Johnson was appointed to the Cabinet in 1958 and served as Minister of Hydraulic Resources until the 1960 election, which was won by the Liberals. He was the minister who started the Manic-5 hydroelectric project in 1958 of which its Daniel-Johnson Dam was named after him.

Party leader

Johnson was elected party leader against Jean-Jacques Bertrand in 1961.    His party lost the 1962 election against Jean Lesage's Liberals, but he was returned to the legislature.

His 1965 book Égalité ou indépendance ("Equality or independence") made him the first leader of a Quebec political party to recognize the possibility of independence for Quebec, saying that Canada should was content to be a Dominion under the British Crown, then Quebec should seek independence.

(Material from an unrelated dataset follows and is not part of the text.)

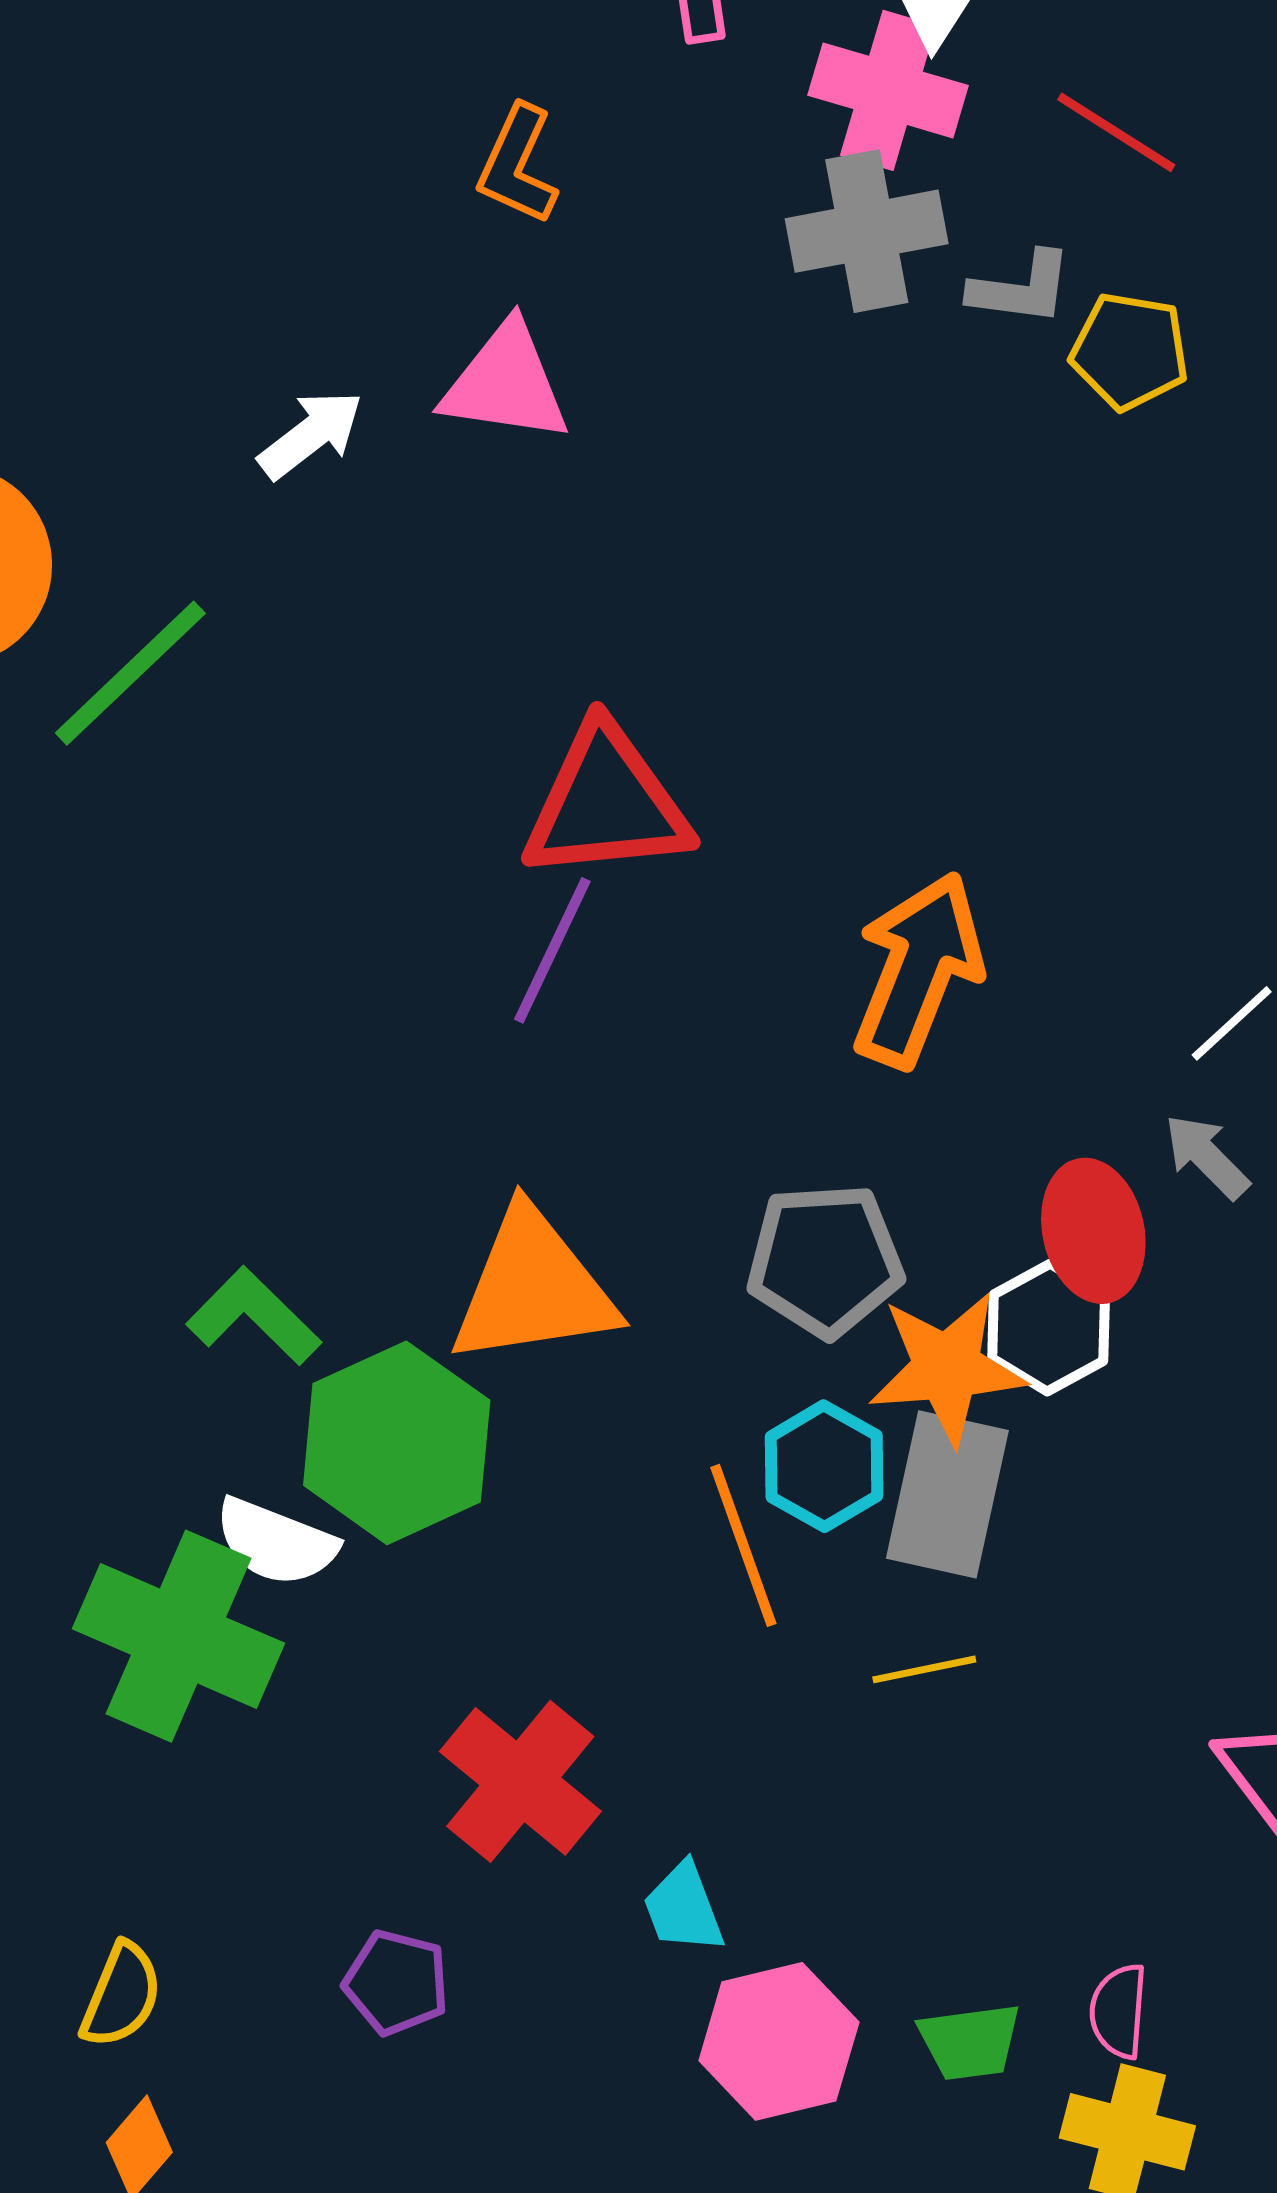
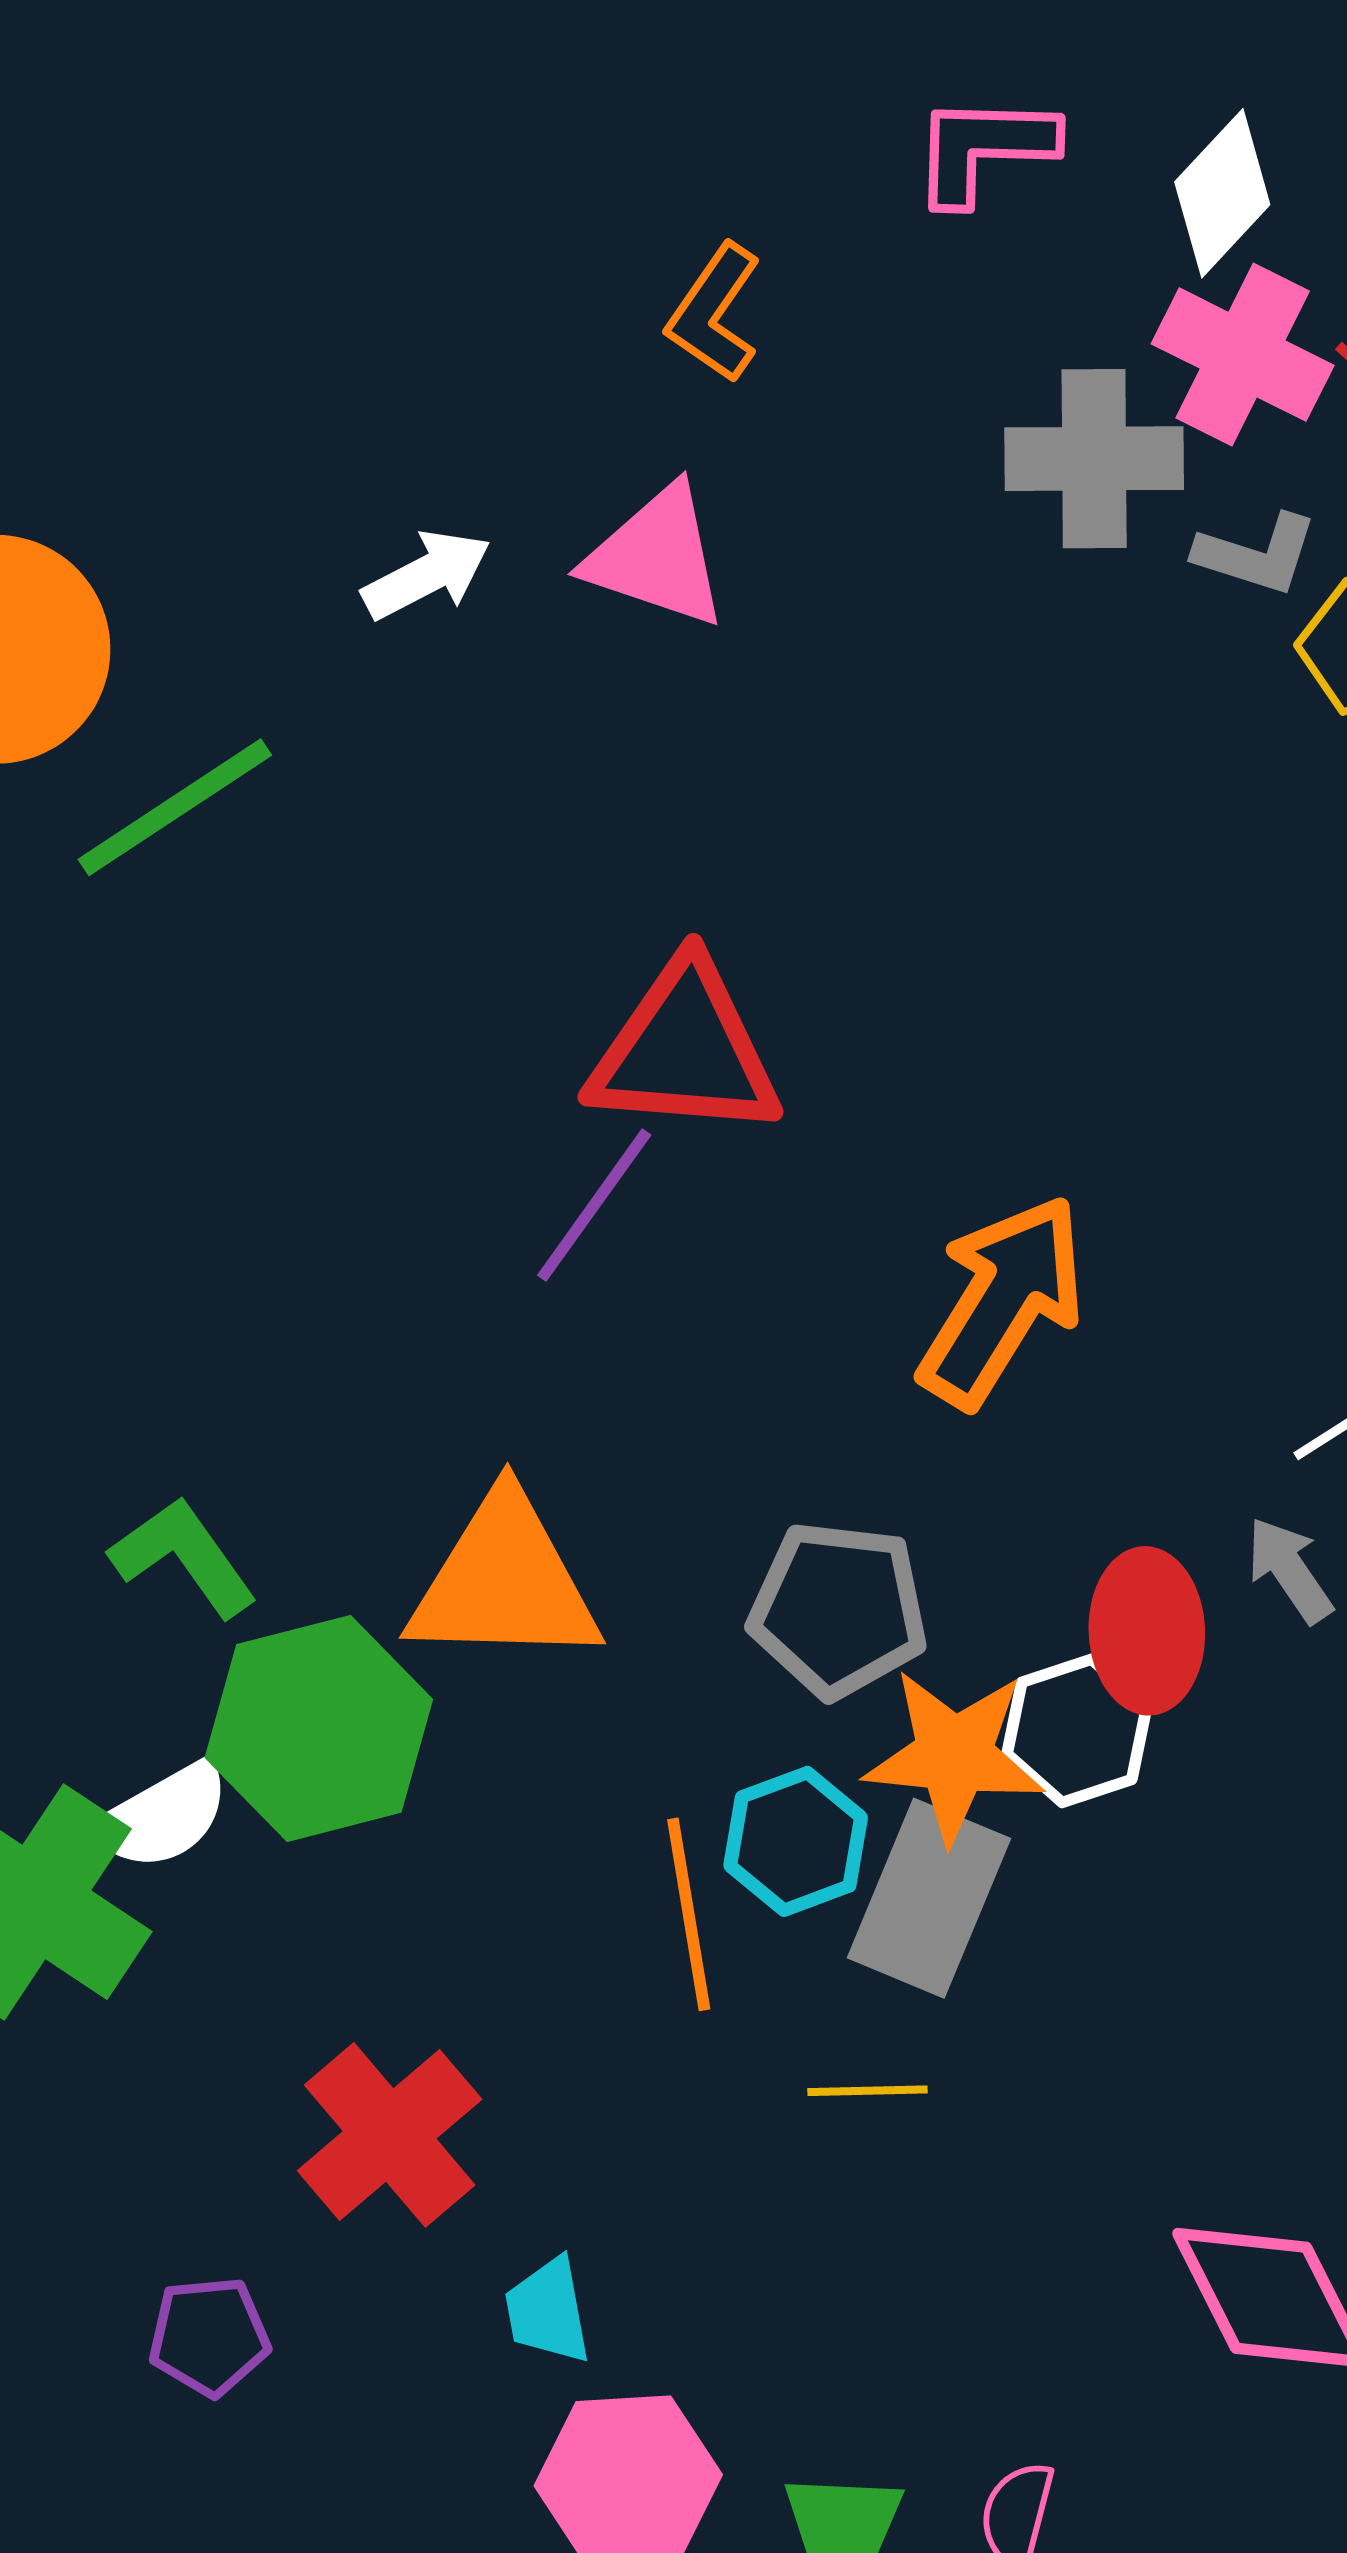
pink cross: (888, 90) -> (1243, 355), moved
white semicircle: (276, 1542) -> (163, 1816), turned -61
purple pentagon: (396, 1982) -> (209, 2336), turned -30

He stated if the English-speaking Canadians did not want to be independent, Quebec could do it alone. His position on the issue was seen to be ambiguous. As he wrote in his book, his position was for "independence if necessary, but not necessarily independence," a reference to Canadian Prime Minister William Lyon Mackenzie King's famous utterance in the World War II conscription debate.

Premier

Under the same slogan, Égalité ou indépendance, his party won the 1966 election and he became Premier of Quebec, a position that he retained until his death. His term was, among other things, qualified by tensions with the Canadian government over constitutional matters because as premier of Quebec, he put forward proposals to reform the Canadian Constitution based on the notion of two equal nations, as opposed to ten equal provinces.

Death 

In July 1968, Johnson suffered a heart attack which kept him from work until mid-September.

On September 25, Hydro-Québec, the government-owned utility organized a ceremony to mark the completion of the Manicouagan-5 Dam. Hundreds of dignitaries, politicians, utility executives, financiers, engineers, and journalists were ferried by plane from Montreal, Quebec City, and New York City to the worksite to attend a banquet and a plaque-unveiling ceremony.

Among the guests were Johnson, his predecessor, Jean Lesage, and René Lévesque, the former Hydraulic Resources minister responsible for the consolidation of all investor-owned utilities into Hydro-Québec in 1962 to 1963. Photographs taken at the banquet show the three men were in excellent spirits, holding hands, and smiling, but relations between the Liberal leader and his former cabinet minister were strained by Lévesque's recent defection to the Mouvement Souveraineté-Association, a precursor of the Parti Québécois.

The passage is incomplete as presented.